▶ About this task
Print all the records exactly as they stand.

▶ Given information
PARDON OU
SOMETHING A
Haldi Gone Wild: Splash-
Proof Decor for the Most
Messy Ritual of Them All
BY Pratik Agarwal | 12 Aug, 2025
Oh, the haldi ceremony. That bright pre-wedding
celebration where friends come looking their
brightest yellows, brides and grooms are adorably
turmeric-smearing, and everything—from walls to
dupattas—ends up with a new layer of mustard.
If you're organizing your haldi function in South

▶ Written reply
PARDON OU
SOMETHING A
Haldi Gone Wild: Splash-
Proof Decor for the Most
Messy Ritual of Them All
BY Pratik Agarwal | 12 Aug, 2025
Oh, the haldi ceremony. That bright pre-wedding
celebration where friends come looking their
brightest yellows, brides and grooms are adorably
turmeric-smearing, and everything—from walls to
dupattas—ends up with a new layer of mustard.
If you're organizing your haldi function in South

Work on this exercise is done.